To do
Find the word "dzieci" below. Copy each line that has it.

___ Material provided ___

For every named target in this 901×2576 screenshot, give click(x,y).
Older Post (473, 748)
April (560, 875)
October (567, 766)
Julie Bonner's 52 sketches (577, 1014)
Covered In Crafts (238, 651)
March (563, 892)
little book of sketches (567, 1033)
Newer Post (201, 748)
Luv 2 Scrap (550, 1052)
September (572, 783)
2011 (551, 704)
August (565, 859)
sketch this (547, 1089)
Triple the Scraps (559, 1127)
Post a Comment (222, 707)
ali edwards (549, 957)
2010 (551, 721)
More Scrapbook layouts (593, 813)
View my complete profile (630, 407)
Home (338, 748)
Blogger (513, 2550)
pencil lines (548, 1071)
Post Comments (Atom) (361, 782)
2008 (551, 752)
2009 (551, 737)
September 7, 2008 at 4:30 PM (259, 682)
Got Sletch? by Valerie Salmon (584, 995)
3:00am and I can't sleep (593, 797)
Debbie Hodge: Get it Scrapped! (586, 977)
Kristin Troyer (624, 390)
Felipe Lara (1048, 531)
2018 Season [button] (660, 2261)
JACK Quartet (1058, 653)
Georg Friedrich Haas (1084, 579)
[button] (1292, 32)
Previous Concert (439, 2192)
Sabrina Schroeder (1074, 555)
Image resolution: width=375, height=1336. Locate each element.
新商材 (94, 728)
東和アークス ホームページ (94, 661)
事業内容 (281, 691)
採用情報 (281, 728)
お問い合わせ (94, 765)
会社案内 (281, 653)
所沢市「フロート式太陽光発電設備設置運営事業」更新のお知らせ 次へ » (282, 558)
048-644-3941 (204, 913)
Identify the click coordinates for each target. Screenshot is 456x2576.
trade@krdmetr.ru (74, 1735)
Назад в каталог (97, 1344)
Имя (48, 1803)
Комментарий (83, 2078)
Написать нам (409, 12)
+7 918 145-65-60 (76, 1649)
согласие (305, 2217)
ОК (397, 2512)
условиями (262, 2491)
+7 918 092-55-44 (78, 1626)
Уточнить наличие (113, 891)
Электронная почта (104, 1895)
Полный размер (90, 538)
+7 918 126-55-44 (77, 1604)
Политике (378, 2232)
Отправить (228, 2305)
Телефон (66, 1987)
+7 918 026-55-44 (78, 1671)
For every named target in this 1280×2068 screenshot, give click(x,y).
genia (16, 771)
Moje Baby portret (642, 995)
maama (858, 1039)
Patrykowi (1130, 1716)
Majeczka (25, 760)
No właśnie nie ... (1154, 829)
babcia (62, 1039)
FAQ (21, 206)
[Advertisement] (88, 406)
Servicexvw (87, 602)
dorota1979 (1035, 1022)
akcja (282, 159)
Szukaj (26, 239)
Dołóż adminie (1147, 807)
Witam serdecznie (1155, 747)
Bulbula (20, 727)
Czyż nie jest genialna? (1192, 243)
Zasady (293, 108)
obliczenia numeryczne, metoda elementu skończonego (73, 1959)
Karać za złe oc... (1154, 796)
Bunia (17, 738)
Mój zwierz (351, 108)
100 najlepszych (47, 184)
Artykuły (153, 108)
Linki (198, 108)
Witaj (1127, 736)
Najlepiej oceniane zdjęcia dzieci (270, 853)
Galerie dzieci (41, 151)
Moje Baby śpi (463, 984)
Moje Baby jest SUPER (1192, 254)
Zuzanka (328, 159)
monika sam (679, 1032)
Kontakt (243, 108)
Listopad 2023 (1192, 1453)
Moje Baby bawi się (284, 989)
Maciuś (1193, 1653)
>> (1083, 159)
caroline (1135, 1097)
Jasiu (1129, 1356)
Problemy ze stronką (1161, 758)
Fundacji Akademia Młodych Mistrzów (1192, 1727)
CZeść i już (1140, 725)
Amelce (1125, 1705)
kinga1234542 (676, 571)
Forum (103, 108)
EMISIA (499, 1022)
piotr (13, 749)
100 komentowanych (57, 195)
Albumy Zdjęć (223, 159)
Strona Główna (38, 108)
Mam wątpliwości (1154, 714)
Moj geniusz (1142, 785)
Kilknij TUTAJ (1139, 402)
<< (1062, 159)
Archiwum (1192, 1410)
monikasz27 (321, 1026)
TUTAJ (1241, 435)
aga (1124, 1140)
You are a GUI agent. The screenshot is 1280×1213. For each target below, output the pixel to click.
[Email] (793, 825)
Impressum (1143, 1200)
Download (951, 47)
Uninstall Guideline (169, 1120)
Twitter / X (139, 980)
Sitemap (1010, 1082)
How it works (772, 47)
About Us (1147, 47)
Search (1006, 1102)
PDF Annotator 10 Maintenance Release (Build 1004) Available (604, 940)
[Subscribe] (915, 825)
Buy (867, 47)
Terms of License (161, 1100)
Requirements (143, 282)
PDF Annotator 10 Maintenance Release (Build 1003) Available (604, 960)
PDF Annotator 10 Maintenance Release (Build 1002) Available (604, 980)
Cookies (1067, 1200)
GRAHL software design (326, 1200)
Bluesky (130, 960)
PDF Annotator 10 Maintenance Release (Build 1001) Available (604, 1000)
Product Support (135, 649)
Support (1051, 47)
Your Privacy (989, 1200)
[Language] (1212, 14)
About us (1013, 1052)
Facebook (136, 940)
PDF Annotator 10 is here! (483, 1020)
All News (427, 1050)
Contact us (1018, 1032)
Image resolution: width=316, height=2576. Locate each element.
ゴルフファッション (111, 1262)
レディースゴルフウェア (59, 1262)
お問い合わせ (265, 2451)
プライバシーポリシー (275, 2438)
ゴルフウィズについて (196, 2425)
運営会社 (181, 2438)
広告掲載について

___

Result of this task
Najlepiej oceniane zdjęcia dzieci (270, 853)
Galerie dzieci (41, 151)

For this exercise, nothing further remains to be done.